Turning the algorithm that Oswald gave you (and that you posted in your other question) into code is a Small Matter of Programming (TM). And if you encounter unfamiliar terms like TF-IDF while you're working, ask your teacher to help you by explaining those terms.
MultiLayer perceptrons (A specific NeuralNet architecture for general classification problem.) Now available for Python from the GraphLab folks:
https://dato.com/products/create/docs/generated/graphlab.deeplearning.MultiLayerPerceptrons.html#graphlab.deeplearning.MultiLayerPerceptrons
I had a try at implementing something similar the other day. I made some code to recognize english looking text vs non-english. I hadn't done AI or statistics in many years, so it was a bit of a shotgun attempt.
My code is here (don't want to bloat the post): http://cnippit.com/content/perceptron-statistically-recognizing-english
Inputs:
I take a text file, split it up into
tri-grams (eg "abcdef" => ["abc",
"bcd", "cde", "def"])
I calculate the relative frequencies of each, and feed that as the inputs to the perceptron (so there are 26^3 inputs)
Despite me not really knowing what I was doing, it seems to work fairly well.
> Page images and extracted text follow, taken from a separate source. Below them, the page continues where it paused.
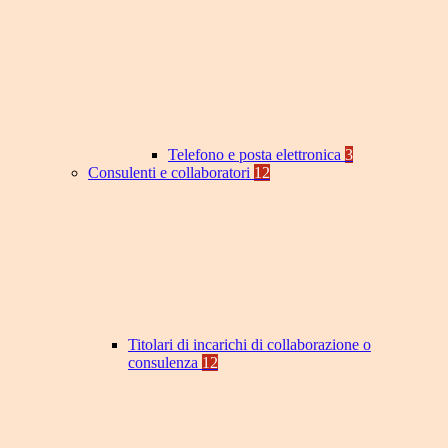
Telefono e posta elettronica
3
Consulenti e collaboratori
12
Titolari di incarichi di collaborazione o
consulenza
12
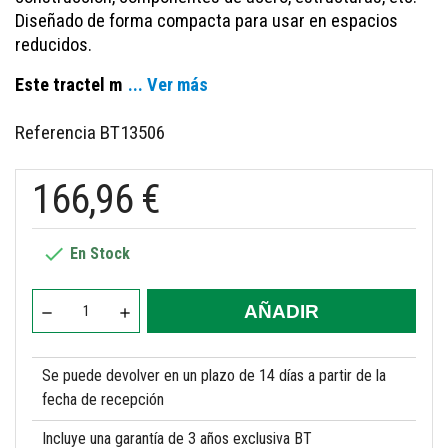
Diseñado de forma compacta para usar en espacios
reducidos.
Este tractel m
... Ver más
Referencia
BT13506
166,96 €

En Stock
AÑADIR
Se puede devolver en un plazo de 14 días a partir de la
fecha de recepción
Incluye una garantía de 3 años exclusiva BT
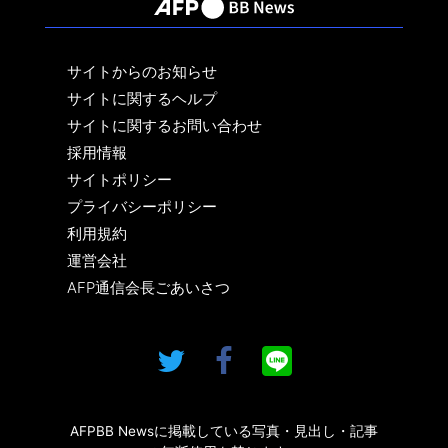
サイトからのお知らせ
サイトに関するヘルプ
サイトに関するお問い合わせ
採用情報
サイトポリシー
プライバシーポリシー
利用規約
運営会社
AFP通信会長ごあいさつ
AFPBB Newsに掲載している写真・見出し・記事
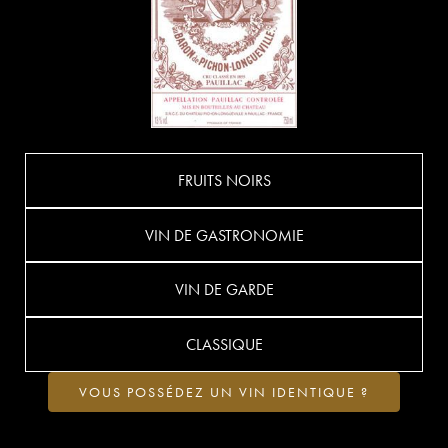
FRUITS NOIRS
VIN DE GASTRONOMIE
VIN DE GARDE
CLASSIQUE
VOUS POSSÉDEZ UN VIN IDENTIQUE ?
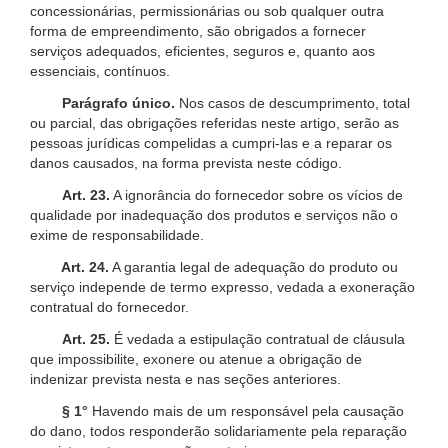
concessionárias, permissionárias ou sob qualquer outra
forma de empreendimento, são obrigados a fornecer
serviços adequados, eficientes, seguros e, quanto aos
essenciais, contínuos.
Parágrafo único.
Nos casos de descumprimento, total
ou parcial, das obrigações referidas neste artigo, serão as
pessoas jurídicas compelidas a cumpri-las e a reparar os
danos causados, na forma prevista neste código.
Art. 23.
A ignorância do fornecedor sobre os vícios de
qualidade por inadequação dos produtos e serviços não o
exime de responsabilidade.
Art. 24.
A garantia legal de adequação do produto ou
serviço independe de termo expresso, vedada a exoneração
contratual do fornecedor.
Art. 25.
É vedada a estipulação contratual de cláusula
que impossibilite, exonere ou atenue a obrigação de
indenizar prevista nesta e nas seções anteriores.
§ 1°
Havendo mais de um responsável pela causação
do dano, todos responderão solidariamente pela reparação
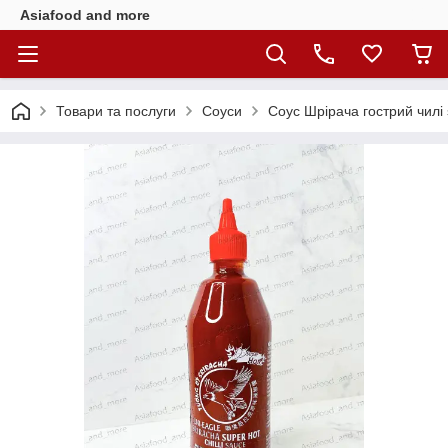
Asiafood and more
Товари та послуги
Соуси
Соус Шрірача гострий чилі 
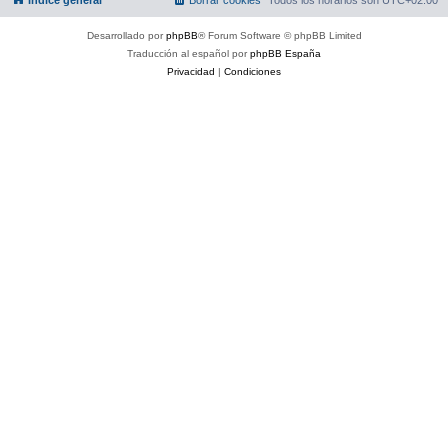
Desarrollado por
phpBB
® Forum Software © phpBB Limited
Traducción al español por
phpBB España
Privacidad
|
Condiciones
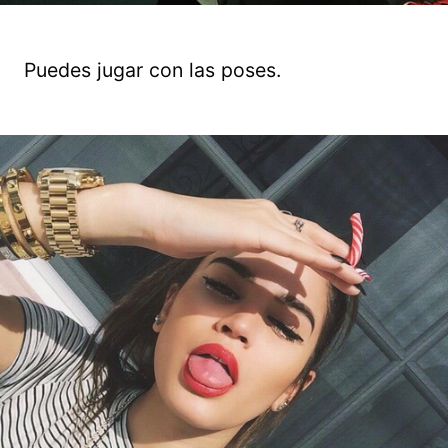
Puedes jugar con las poses.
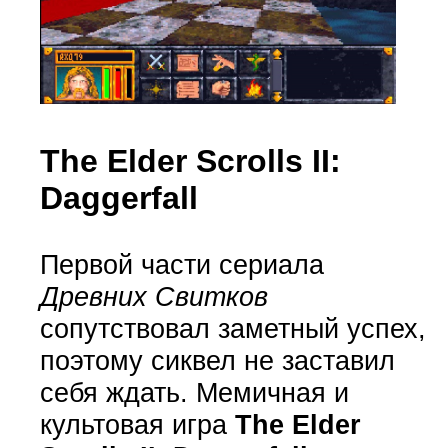
The Elder Scrolls II:
Daggerfall
Первой части сериала
Древних Свитков
сопутствовал заметный успех,
поэтому сиквел не заставил
себя ждать. Мемичная и
культовая игра
The Elder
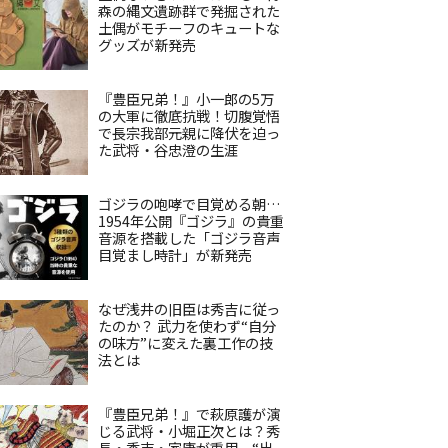
森の縄文遺跡群で発掘された
土偶がモチーフのキュートな
グッズが新発売
『豊臣兄弟！』小一郎の5万
の大軍に徹底抗戦！切腹覚悟
で長宗我部元親に降伏を迫っ
た武将・谷忠澄の生涯
ゴジラの咆哮で目覚める朝…
1954年公開『ゴジラ』の貴重
音源を搭載した「ゴジラ音声
目覚まし時計」が新発売
なぜ浅井の旧臣は秀吉に従っ
たのか？ 武力を使わず“自分
の味方”に変えた裏工作の技
法とは
『豊臣兄弟！』で萩原護が演
じる武将・小堀正次とは？秀
長・秀吉・家康が重用、“出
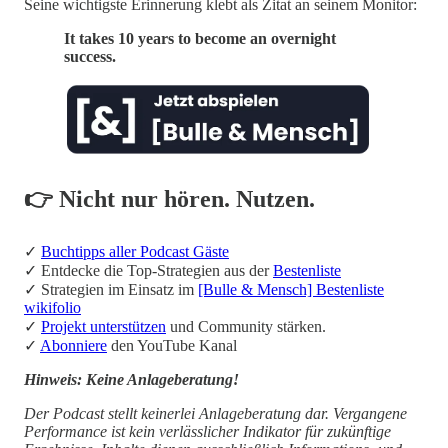
Seine wichtigste Erinnerung klebt als Zitat an seinem Monitor:
It takes 10 years to become an overnight
success.
👉 Nicht nur hören. Nutzen.
✓
Buchtipps aller Podcast Gäste
✓ Entdecke die Top-Strategien aus der
Bestenliste
✓ Strategien im Einsatz im
[Bulle & Mensch] Bestenliste
wikifolio
✓
Projekt unterstützen
und Community stärken.
✓
Abonniere
den YouTube Kanal
Hinweis: Keine Anlageberatung!
Der Podcast stellt keinerlei Anlageberatung dar. Vergangene
Performance ist kein verlässlicher Indikator für zukünftige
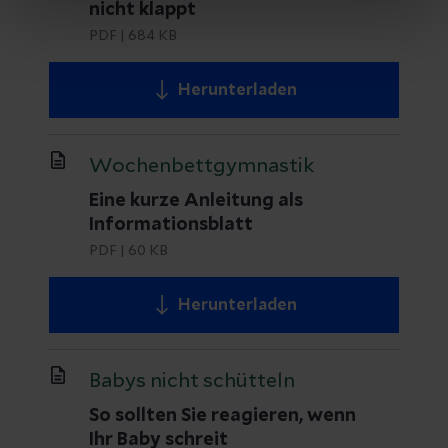
nicht klappt
PDF
|
684 KB
Herunterladen
Wochenbettgymnastik
Eine kurze Anleitung als
Informationsblatt
PDF
|
60 KB
Herunterladen
Babys nicht schütteln
So sollten Sie reagieren, wenn
Ihr Baby schreit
The success depends quite heavily on the training data though. I was getting poor results until I trained it on more french/spanish/german text etc.
It's a very small example though, with lots of "lucky guesses" at values (eg. initial weights, bias, threshold, etc.).
Multiple classes:
If you have multiple classes you want to distinquish between (ie. not as simple as "is A or NOT-A"), then one approach is to use a perceptron for each class. Eg. one for sport, one for news, etc.
Train the sport-perceptron on data grouped as either sport or NOT-sport. Similar for news or Not-news, etc.
When classifying new data, you pass your input to all perceptrons, and whichever one returns true (or "fires"), then that's the class the data belongs to.
I used this approach way back in university, where we used a set of perceptrons for recognizing handwritten characters. It's simple and worked pretty effectively (>98% accuracy if I recall correctly).